Graduated 4.0 top of class, paid masters scholarship which I completed and noe work for one of the big 5. No side projects but did have an internship which was required for my degree.
All you need is to actually have an interest in computers and not be a brainlet. Most people fail because they just couldn't be bothered to show up to class or do assignments. That's it. Hell even brainlets could pass they class if they just read lecture notes and slides.
Isaiah Rivera
You can learn by watching too
Luke Turner
>thinks he's hot shit because he regurgitated exactly what the courses needed >thinks he's a good programmer
In all likehood you are a garbage programmer because you didn't do any more research/study than the bare minimum they threw at you.
Nicholas Murphy
>that seething projection Sorry you're a brainlet that couldn't make it.
Never said I was good senpai. Don't care to be, I have no issues doing my job and I make bank and that's fine with me.
My point was the bare minimum is all you need to succeed and most people don't even do that. That's the issue with zoomers and milennials.
Cameron Cook
Zoomers, also known as Millennials, have very short attention spans, so, no: they tend to be bad at programming.
Jordan Perez
Holy shit you massive faggots, has it never occurred to anyone that maybe the most effective way to learn something is a COMBINATION of different mediums, why limit yourself to one resource when there's so much out there? Obviously reading books is necessary for higher level concepts but anyone shitting on others for introducing themselves to a language through an online tutorial is just being bitter. Tutorials help me with basic introductions to language and books help me clean up bad habits and learn more advanced concepts.
Juan Roberts
>kids these days Ok.
Exactly, people learn differently. I've never read a programming book, I just use the language reference, library references, and others code. I've read alot of articles (not tutorials) about specific topics and different languages but to me books are a waste of time because I'm not interested in programming exercises because I'm not a programmer.
Luis Nguyen
>hurrr computers are magic, just use all this abstractions and don't think about it fuck MIT lispers, seriously
Aiden Perry
>Boomers, also known as millennials. FTFY, boomer.
Ian Collins
Kids care less about how computers work because the abstraction now reaches babel tower proportions. Only oldfags can make sense of all the way from top to down, and only if they lived through the period as abstractions got piled on. A lot of boomers just gave up and opted to be stuck in the pat (C zealotry, Rust zealotry etc).

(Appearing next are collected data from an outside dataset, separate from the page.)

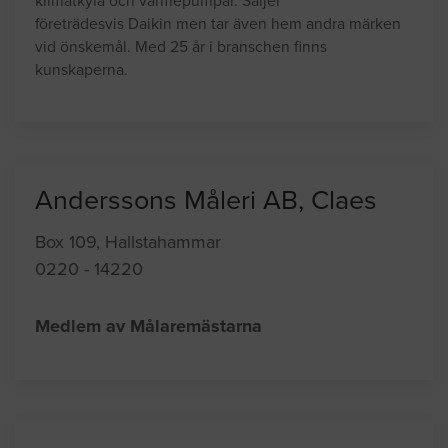
klimatkyla och värmepumpar. Säljer
företrädesvis Daikin men tar även hem andra märken
vid önskemål. Med 25 år i branschen finns
kunskaperna.
Anderssons Måleri AB, Claes
Box 109, Hallstahammar
0220 - 14220
Medlem av Målaremästarna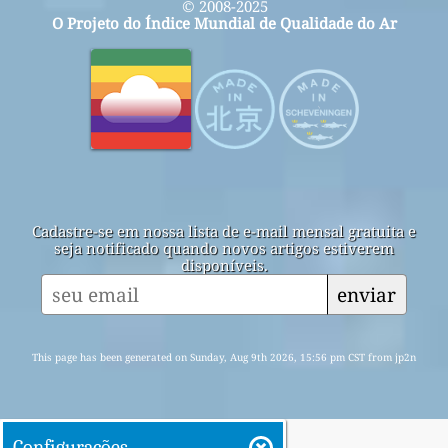
© 2008-2025
O Projeto do Índice Mundial de Qualidade do Ar
Cadastre-se em nossa lista de e-mail mensal gratuita e
seja notificado quando novos artigos estiverem
disponíveis.
enviar
This page has been generated on Sunday, Aug 9th 2026, 15:56 pm CST from jp2n
Configurações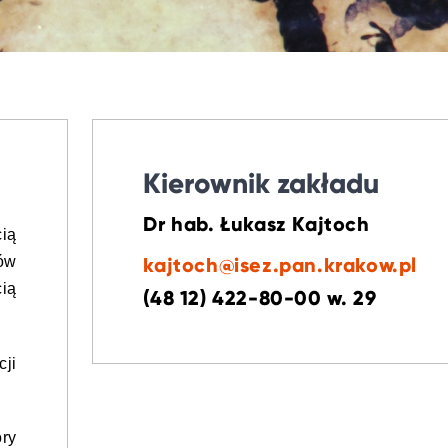
Kierownik zakładu
Dr hab. Łukasz Kajtoch
ią
ków
kajtoch@isez.pan.krakow.pl
cią
(48 12) 422-80-00 w. 29
cji
ory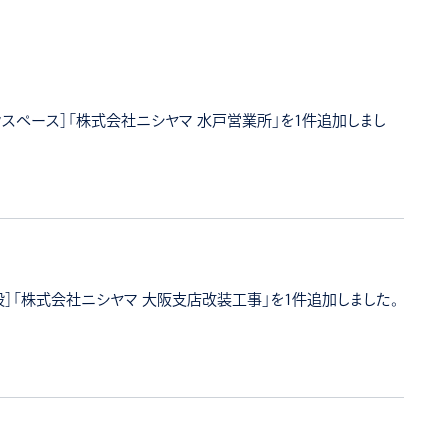
クスペース］「株式会社ニシヤマ 水戸営業所」を1件追加しまし
］「株式会社ニシヤマ 大阪支店改装工事」を1件追加しました。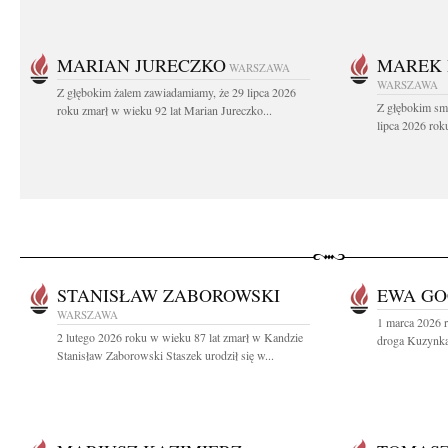
MARIAN JURECZKO
MAREK 
WARSZAWA
WARSZAWA
Z głębokim żalem zawiadamiamy, że 29 lipca 2026
Z głębokim sm
roku zmarł w wieku 92 lat Marian Jureczko...
lipca 2026 rok
STANISŁAW ZABOROWSKI
EWA GO
WARSZAWA
1 marca 2026 r
2 lutego 2026 roku w wieku 87 lat zmarł w Kandzie
droga Kuzynka 
Stanisław Zaborowski Staszek urodził się w...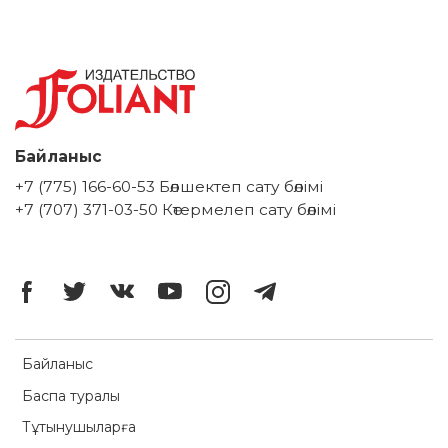
Байланыс
+7 (775) 166-60-53 Бөлшектеп сату бөлімі
+7 (707) 371-03-50 Көтермелеп сату бөлімі
Байланыс
Баспа туралы
Тұтынушыларға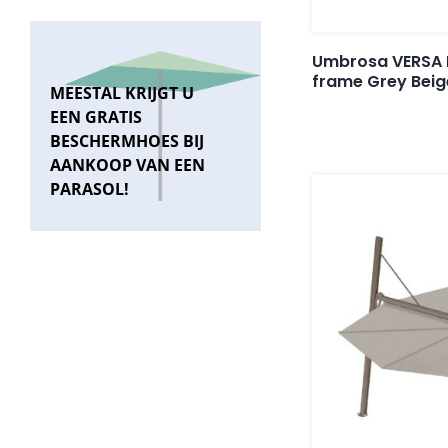
Umbrosa VERSA 
frame Grey Bei
MEESTAL KRIJGT U
EEN GRATIS
BESCHERMHOES BIJ
AANKOOP VAN EEN
PARASOL!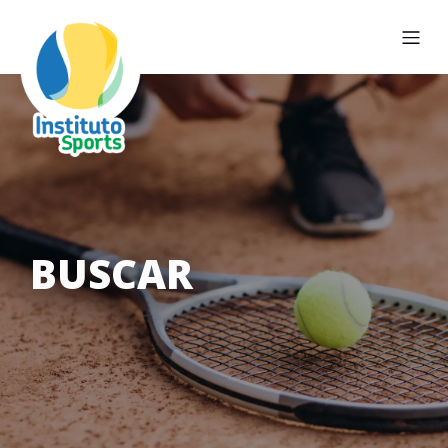
BUSCAR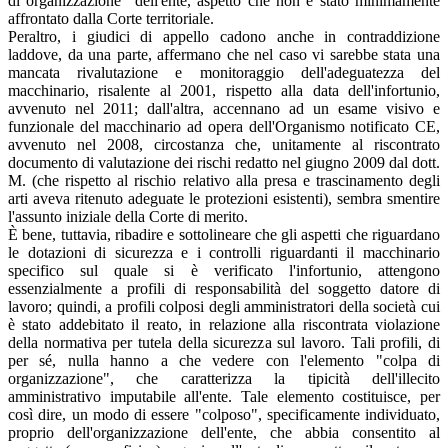
di organizzazione" dell'ente, aspetto che non è stato minimamente
affrontato dalla Corte territoriale.
Peraltro, i giudici di appello cadono anche in contraddizione
laddove, da una parte, affermano che nel caso vi sarebbe stata una
mancata rivalutazione e monitoraggio dell'adeguatezza del
macchinario, risalente al 2001, rispetto alla data dell'infortunio,
avvenuto nel 2011; dall'altra, accennano ad un esame visivo e
funzionale del macchinario ad opera dell'Organismo notificato CE,
avvenuto nel 2008, circostanza che, unitamente al riscontrato
documento di valutazione dei rischi redatto nel giugno 2009 dal dott.
M. (che rispetto al rischio relativo alla presa e trascinamento degli
arti aveva ritenuto adeguate le protezioni esistenti), sembra smentire
l'assunto iniziale della Corte di merito.
È bene, tuttavia, ribadire e sottolineare che gli aspetti che riguardano
le dotazioni di sicurezza e i controlli riguardanti il macchinario
specifico sul quale si è verificato l'infortunio, attengono
essenzialmente a profili di responsabilità del soggetto datore di
lavoro; quindi, a profili colposi degli amministratori della società cui
è stato addebitato il reato, in relazione alla riscontrata violazione
della normativa per tutela della sicurezza sul lavoro. Tali profili, di
per sé, nulla hanno a che vedere con l'elemento "colpa di
organizzazione", che caratterizza la tipicità dell'illecito
amministrativo imputabile all'ente. Tale elemento costituisce, per
così dire, un modo di essere "colposo", specificamente individuato,
proprio dell'organizzazione dell'ente, che abbia consentito al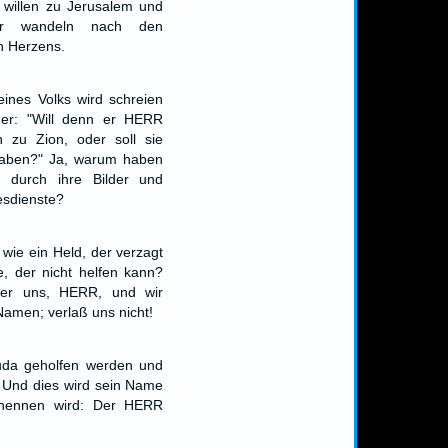
illen zu Jerusalem und
hr wandeln nach den
n Herzens.
eines Volks wird schreien
er: "Will denn er HERR
n zu Zion, oder soll sie
haben?" Ja, warum haben
t durch ihre Bilder und
esdienste?
 wie ein Held, der verzagt
e, der nicht helfen kann?
ter uns, HERR, und wir
amen; verlaß uns nicht!
Juda geholfen werden und
. Und dies wird sein Name
 nennen wird: Der HERR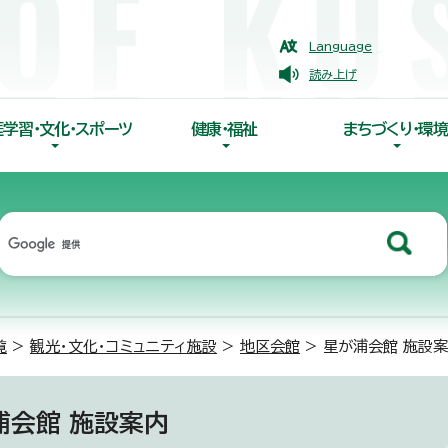
Language
読み上げ
涯学習・文化・スポーツ
健康・福祉
まちづくり・環境
覧
>
観光・文化・コミュニティ施設
>
地区会館
> 星が浦会館 施設
浦会館 施設案内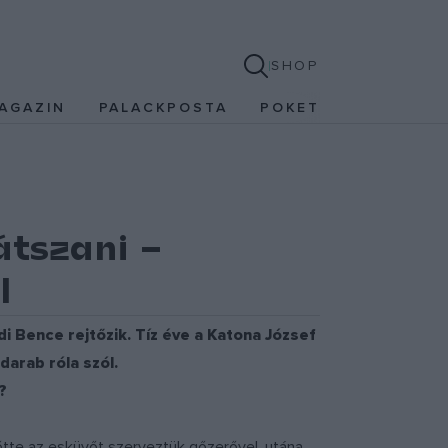
SHOP
AGAZIN
PALACKPOSTA
POKET
átszani –
l
i Bence rejtőzik. Tíz éve a Katona József
darab róla szól.
?
lőtte az esküvőt szerveztük gőzerővel, utána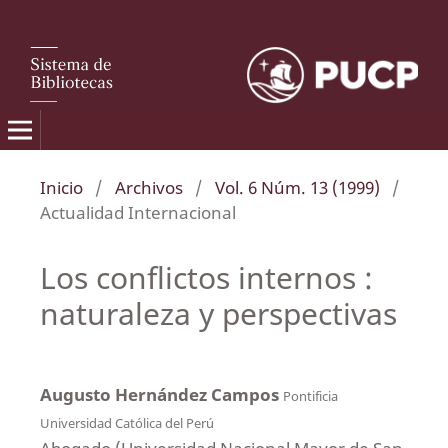
Inicio
/
Archivos
/
Vol. 6 Núm. 13 (1999)
/
Actualidad Internacional
Los conflictos internos :
naturaleza y perspectivas
Augusto Hernández Campos
Pontificia
Universidad Católica del Perú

Doesn't mean all those javascript monkeys are entirely useless. The market itself is always adapting for the easiest mode of production, and throwing more abstraction and hardware at problems is definitely it.
(cue electron instead of native apps)
Brayden Evans
fdskljfdkjhlkjdsahflkzhjx
Brody Sanders
While it's true most programming learning isn't from books, who the hell looks down on that? Gen Z here. Learned from online versions of books, tutorial pages, and documentation, like the python docs and tutorialspoint for C, etc. Not videos.